Keller wins ABC Georgia 2022 Excellence in Construction award.

three men in suits with award
Pictured L to R: Assistant Project Manager Brendan Neal, Senior Project Manager Jesus Treto, and Senior Engineer Tony Sak.

Rich in history, the Vicksburg National Military Park encompasses over 1,700 acres around Vicksburg, Mississippi. Confederates defended Vicksburg against the Union Army from the beginning of the Civil War until July 4, 1863. The surrender of Vicksburg opened nearly all the inland Mississippi River basin to Union control.

The park was opened in 1899 with over 15 points of interest, including forts, defensive earthworks, artillery battery locations, and the Vicksburg National Cemetery. There are also 22 memorials within the park marking significant battlefield locations.

The Redoubt

On May 22, 1863, Union forces breached the Railroad Earthwork Redoubt, an earthwork constructed to defend from attack along the historic Southern Railroad of Mississippi, now the Kansas City Southern Railway. Members of the Texas militia defended the Redoubt and repelled the attack. It was within the Redoubt that the State of Texas established the Texas Memorial.


The National Park Service designed a 20 ft tall, permanent, anchored earth retaining wall to address slope erosion bounded by the Redoubt and Memorial above and the active railroad line below, thus stabilizing the Redoubt and Memorial.

As the general contractor, Keller was awarded the slope stabilization contract and mobilized on-site in early 2020, just as the Covid 19 pandemic was gathering in the United States.

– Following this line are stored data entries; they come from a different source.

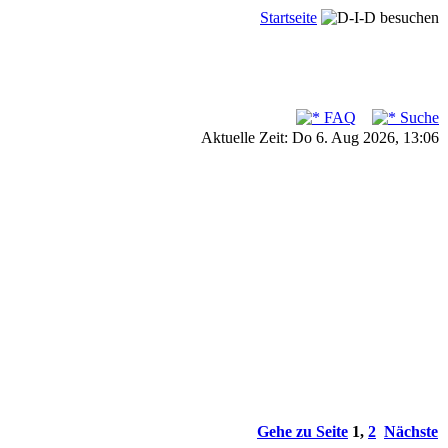
Startseite
FAQ
Suche
Aktuelle Zeit: Do 6. Aug 2026, 13:06
Gehe zu Seite
1
,
2
Nächste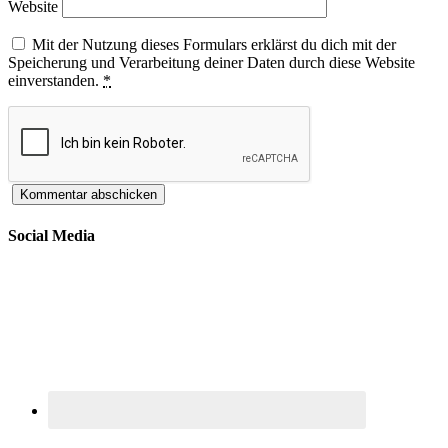
Website
Mit der Nutzung dieses Formulars erklärst du dich mit der
Speicherung und Verarbeitung deiner Daten durch diese Website
einverstanden.
*
Social Media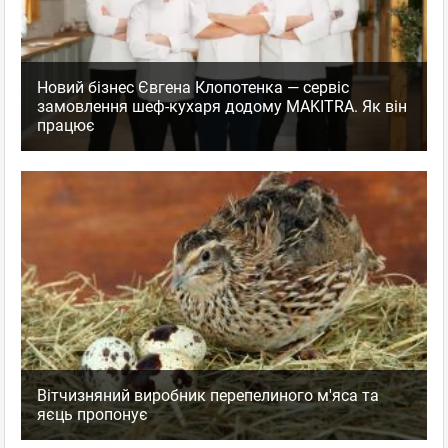
Новий бізнес Євгена Клопотенка — сервіс
замовлення шеф-кухаря додому MAKITRA. Як він
працює
Вітчизняний виробник перепелиного м'яса та
яєць пропонує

There were several access restrictions on the site:

  • The memorial and Redoubt had to remain open to park visitors
  • Construction equipment and material could not access the site through the park
  • Crane matting was required to protect the ground surface

After working closely with the National Park Service to overcome the access restrictions, Keller installed soldier piles up to 43 ft. deep, anchors up to 95 ft. long, and a cast-in-place, reinforced concrete face between the soldier piles to finish the wall. A National Park Service archeologist monitored ground disturbances and occasionally stopped work when historical artifacts were found.

Keller completed the project in 2021, allowing future generations to visit the park and explore the Redoubt and Memorial for years to come.